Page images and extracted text

• • • •

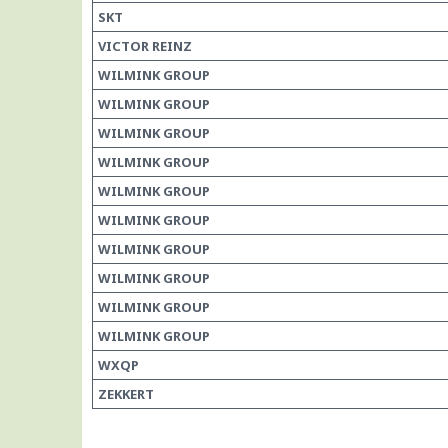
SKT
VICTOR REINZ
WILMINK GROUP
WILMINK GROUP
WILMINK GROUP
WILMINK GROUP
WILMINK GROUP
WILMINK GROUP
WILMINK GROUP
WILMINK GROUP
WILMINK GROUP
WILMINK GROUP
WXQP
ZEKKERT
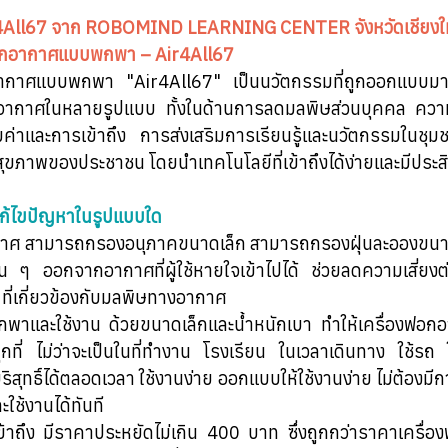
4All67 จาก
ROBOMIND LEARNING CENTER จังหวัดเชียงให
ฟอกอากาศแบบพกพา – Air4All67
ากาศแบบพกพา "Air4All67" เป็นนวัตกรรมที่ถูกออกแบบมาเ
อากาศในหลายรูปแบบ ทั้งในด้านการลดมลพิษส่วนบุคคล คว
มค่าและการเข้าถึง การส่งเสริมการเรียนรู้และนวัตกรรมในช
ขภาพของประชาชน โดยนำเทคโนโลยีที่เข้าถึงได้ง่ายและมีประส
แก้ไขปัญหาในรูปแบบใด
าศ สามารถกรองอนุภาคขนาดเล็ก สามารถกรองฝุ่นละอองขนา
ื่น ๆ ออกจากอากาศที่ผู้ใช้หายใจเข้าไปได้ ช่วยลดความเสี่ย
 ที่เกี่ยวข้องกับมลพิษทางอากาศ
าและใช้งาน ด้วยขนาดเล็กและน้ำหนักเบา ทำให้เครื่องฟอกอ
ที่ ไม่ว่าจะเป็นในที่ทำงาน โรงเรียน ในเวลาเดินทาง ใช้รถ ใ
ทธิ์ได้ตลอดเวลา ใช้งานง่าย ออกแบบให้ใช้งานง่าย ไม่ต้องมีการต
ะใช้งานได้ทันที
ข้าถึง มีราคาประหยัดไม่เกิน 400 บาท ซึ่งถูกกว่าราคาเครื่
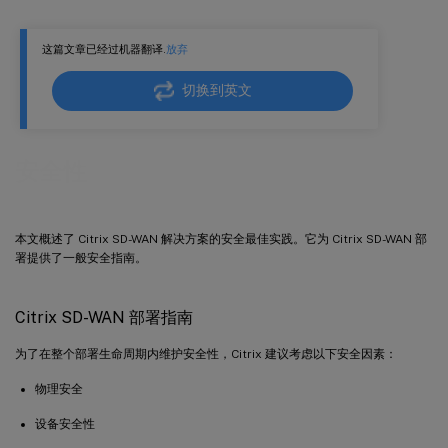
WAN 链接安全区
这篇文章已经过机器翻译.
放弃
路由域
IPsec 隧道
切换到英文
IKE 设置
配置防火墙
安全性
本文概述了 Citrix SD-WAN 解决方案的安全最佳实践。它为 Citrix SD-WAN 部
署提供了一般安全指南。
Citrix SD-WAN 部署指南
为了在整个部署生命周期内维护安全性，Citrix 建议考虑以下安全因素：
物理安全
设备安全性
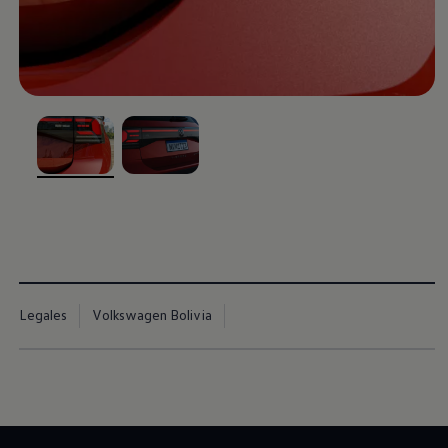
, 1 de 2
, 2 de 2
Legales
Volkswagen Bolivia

• • • •

▶ **WHAT YOU WILL DO**: For each line above that contains the word "Citrix", make a copy.

▶ **EXERCISE OUTPUT**:
本文概述了 Citrix SD-WAN 解决方案的安全最佳实践。它为 Citrix SD-WAN 部
Citrix SD-WAN 部署指南
为了在整个部署生命周期内维护安全性，Citrix 建议考虑以下安全因素：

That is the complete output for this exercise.